• GIVEN RECORDS:
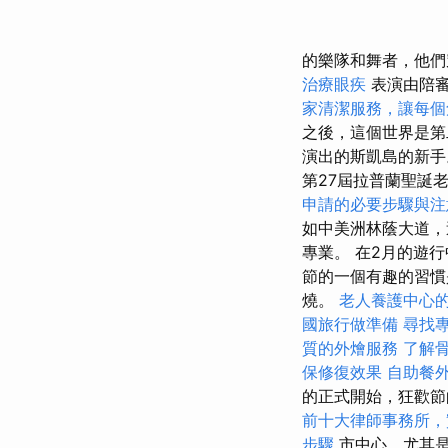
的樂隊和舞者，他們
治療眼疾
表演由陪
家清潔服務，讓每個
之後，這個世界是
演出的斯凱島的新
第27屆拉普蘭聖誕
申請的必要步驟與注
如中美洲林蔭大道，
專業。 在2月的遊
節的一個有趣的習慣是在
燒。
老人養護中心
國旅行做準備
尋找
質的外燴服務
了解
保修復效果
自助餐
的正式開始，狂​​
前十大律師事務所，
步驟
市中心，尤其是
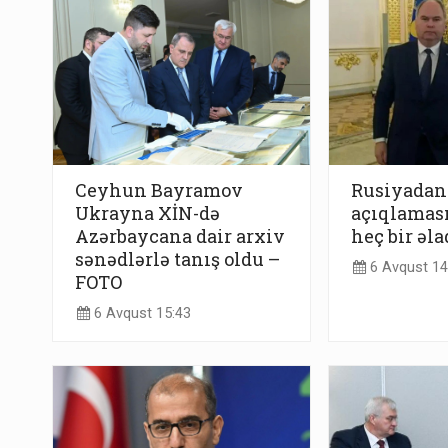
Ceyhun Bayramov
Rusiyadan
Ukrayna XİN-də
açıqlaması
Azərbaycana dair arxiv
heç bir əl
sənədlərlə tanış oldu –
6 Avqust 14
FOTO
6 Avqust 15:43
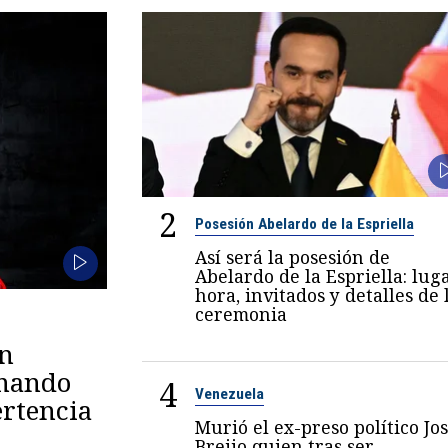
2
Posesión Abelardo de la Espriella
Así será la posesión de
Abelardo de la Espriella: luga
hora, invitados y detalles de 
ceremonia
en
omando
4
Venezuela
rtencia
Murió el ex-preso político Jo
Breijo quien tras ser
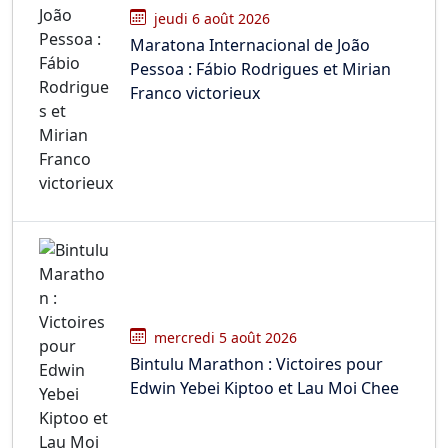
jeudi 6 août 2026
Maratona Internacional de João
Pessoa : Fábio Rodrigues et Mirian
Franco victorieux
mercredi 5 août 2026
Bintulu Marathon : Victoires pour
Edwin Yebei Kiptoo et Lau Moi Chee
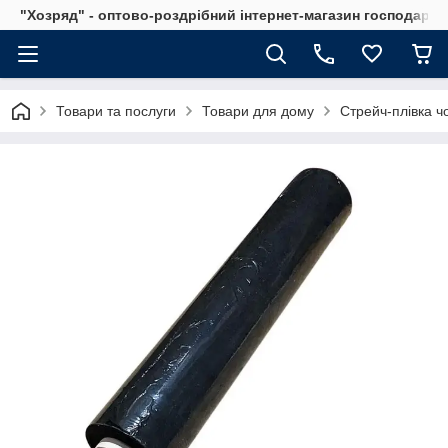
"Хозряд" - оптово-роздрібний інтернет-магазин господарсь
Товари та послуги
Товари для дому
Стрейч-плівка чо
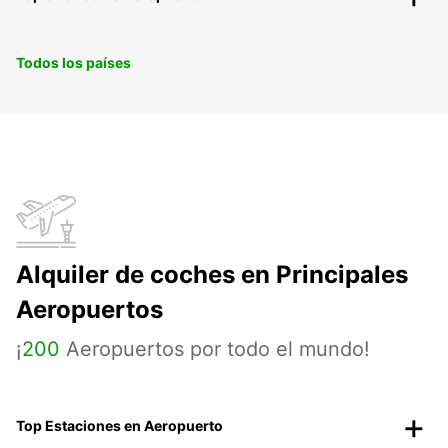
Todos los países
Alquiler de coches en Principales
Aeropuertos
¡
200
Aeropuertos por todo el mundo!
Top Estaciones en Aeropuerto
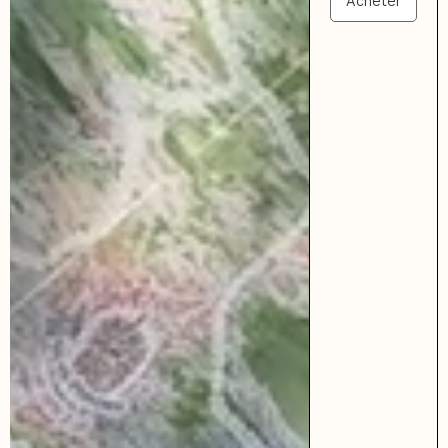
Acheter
---
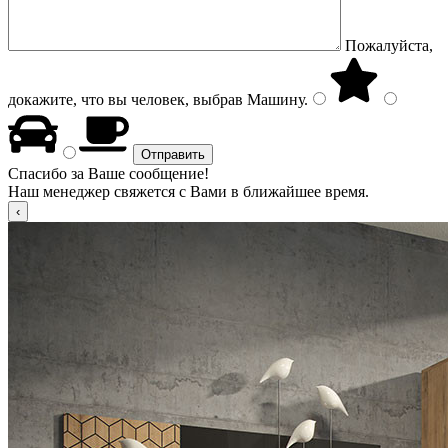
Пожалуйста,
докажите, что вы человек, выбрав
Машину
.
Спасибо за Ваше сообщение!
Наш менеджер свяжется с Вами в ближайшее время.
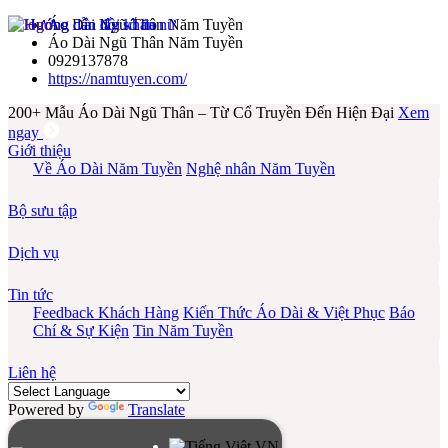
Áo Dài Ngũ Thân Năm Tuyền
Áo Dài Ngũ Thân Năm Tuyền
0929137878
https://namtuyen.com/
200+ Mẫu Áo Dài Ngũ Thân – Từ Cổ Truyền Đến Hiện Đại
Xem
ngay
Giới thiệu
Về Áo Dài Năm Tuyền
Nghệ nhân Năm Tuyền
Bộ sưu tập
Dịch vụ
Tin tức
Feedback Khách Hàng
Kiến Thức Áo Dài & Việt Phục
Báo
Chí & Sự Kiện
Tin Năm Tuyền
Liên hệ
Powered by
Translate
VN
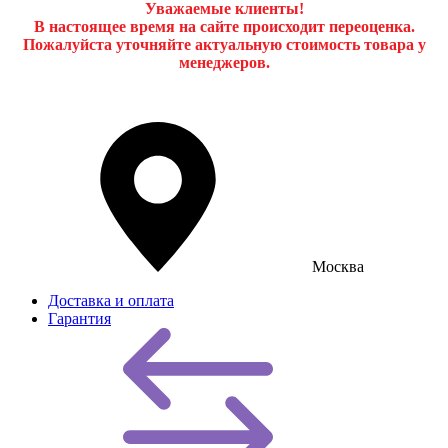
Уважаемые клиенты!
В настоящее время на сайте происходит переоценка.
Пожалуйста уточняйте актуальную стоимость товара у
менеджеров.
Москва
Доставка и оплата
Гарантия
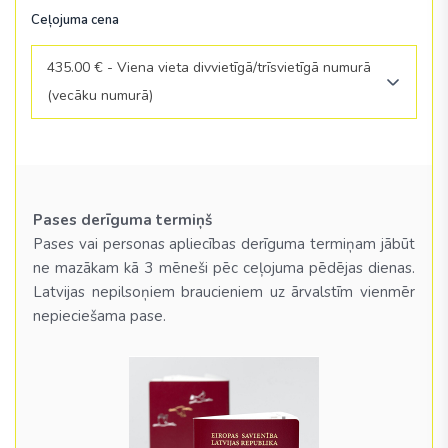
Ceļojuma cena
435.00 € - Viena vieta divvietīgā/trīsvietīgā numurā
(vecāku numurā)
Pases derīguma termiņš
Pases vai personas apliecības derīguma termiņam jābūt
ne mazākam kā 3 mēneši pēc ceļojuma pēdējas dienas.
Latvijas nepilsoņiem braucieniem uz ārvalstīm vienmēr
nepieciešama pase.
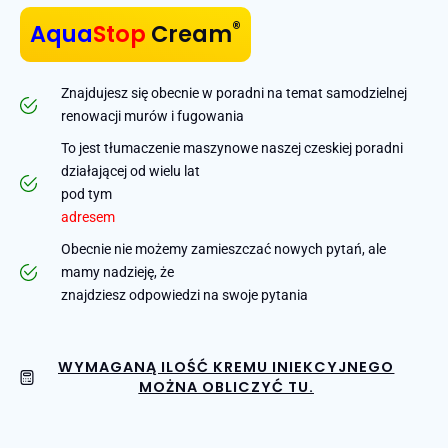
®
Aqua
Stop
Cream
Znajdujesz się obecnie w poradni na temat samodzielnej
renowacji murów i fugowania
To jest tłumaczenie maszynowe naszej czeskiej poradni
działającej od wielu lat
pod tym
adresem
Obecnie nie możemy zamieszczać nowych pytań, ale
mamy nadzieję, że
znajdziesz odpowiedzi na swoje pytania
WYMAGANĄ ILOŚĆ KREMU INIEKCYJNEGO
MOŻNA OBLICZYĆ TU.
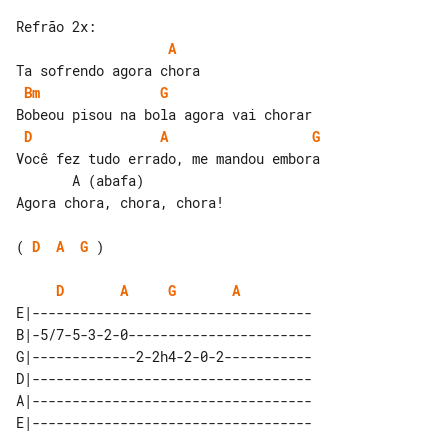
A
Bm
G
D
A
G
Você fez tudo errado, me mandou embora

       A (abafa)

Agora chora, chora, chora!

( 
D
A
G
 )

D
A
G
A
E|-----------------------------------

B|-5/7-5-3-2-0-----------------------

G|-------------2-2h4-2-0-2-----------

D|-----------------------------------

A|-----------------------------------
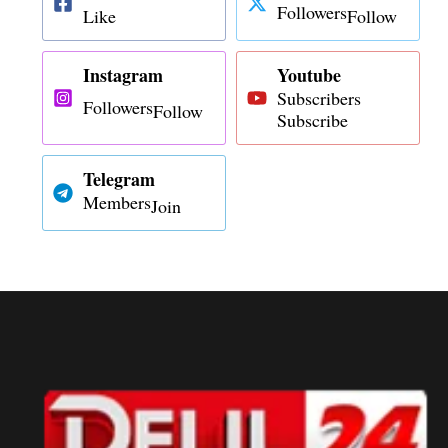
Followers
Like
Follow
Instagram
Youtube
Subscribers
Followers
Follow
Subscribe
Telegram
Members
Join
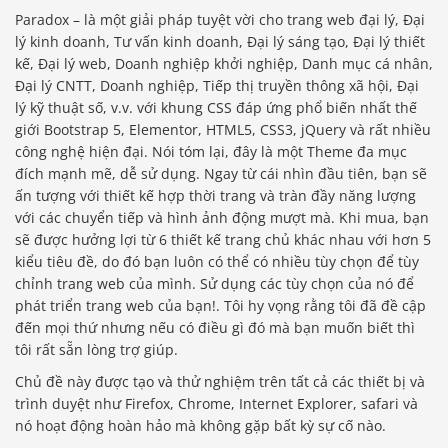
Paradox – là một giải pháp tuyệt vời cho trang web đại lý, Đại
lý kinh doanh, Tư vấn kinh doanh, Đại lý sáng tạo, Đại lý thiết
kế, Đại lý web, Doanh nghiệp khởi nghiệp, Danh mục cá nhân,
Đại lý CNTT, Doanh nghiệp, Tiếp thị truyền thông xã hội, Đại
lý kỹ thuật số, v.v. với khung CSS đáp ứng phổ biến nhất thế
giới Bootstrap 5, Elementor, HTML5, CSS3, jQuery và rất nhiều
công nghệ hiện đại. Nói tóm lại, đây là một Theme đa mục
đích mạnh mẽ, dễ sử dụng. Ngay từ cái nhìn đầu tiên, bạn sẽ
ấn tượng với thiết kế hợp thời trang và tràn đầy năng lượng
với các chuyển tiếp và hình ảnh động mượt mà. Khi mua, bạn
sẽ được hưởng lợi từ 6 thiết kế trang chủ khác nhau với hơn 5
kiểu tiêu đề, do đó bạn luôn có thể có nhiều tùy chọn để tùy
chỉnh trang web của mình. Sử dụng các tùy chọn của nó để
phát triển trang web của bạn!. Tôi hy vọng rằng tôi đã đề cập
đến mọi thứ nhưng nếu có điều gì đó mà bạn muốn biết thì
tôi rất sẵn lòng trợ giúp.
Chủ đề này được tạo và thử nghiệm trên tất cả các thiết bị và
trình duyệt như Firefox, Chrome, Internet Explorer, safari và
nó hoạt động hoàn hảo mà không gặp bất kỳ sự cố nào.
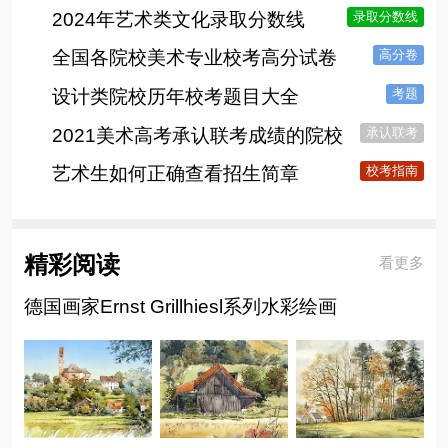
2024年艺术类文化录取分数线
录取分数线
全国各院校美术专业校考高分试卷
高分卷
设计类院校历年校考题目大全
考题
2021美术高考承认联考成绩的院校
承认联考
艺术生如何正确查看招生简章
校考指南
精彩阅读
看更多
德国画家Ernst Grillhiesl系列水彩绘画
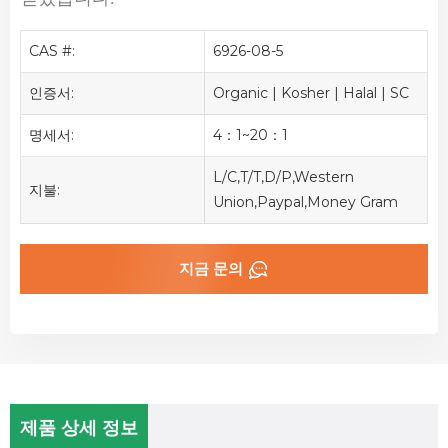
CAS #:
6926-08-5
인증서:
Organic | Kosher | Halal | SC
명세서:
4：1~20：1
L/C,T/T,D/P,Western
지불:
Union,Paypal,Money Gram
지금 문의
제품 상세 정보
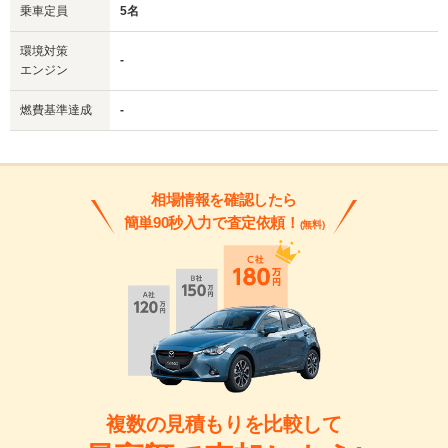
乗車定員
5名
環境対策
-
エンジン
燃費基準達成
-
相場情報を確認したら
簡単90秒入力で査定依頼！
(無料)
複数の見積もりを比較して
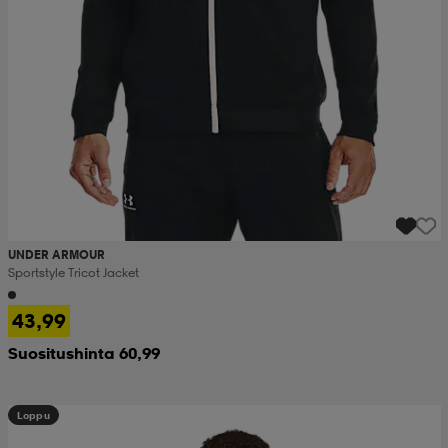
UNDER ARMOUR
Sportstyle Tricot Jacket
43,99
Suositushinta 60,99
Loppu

• TASK INSTRUCTIONS: Only one stretch of the material above is wanted: the line containing "В настоящее время" through the line containing "renowacji murów i fugowania". Restate it word for word, minus the pictures.

• ANSWER BOX:
В настоящее время на сайте происходит переоценка.
Пожалуйста уточняйте актуальную стоимость товара у
менеджеров.
Москва
Доставка и оплата
Гарантия
Ceļojuma cena
435.00 € - Viena vieta divvietīgā/trīsvietīgā numurā
(vecāku numurā)
Pases derīguma termiņš
Pases vai personas apliecības derīguma termiņam jābūt
ne mazākam kā 3 mēneši pēc ceļojuma pēdējas dienas.
Latvijas nepilsoņiem braucieniem uz ārvalstīm vienmēr
nepieciešama pase.
®
Aqua
Stop
Cream
Znajdujesz się obecnie w poradni na temat samodzielnej
renowacji murów i fugowania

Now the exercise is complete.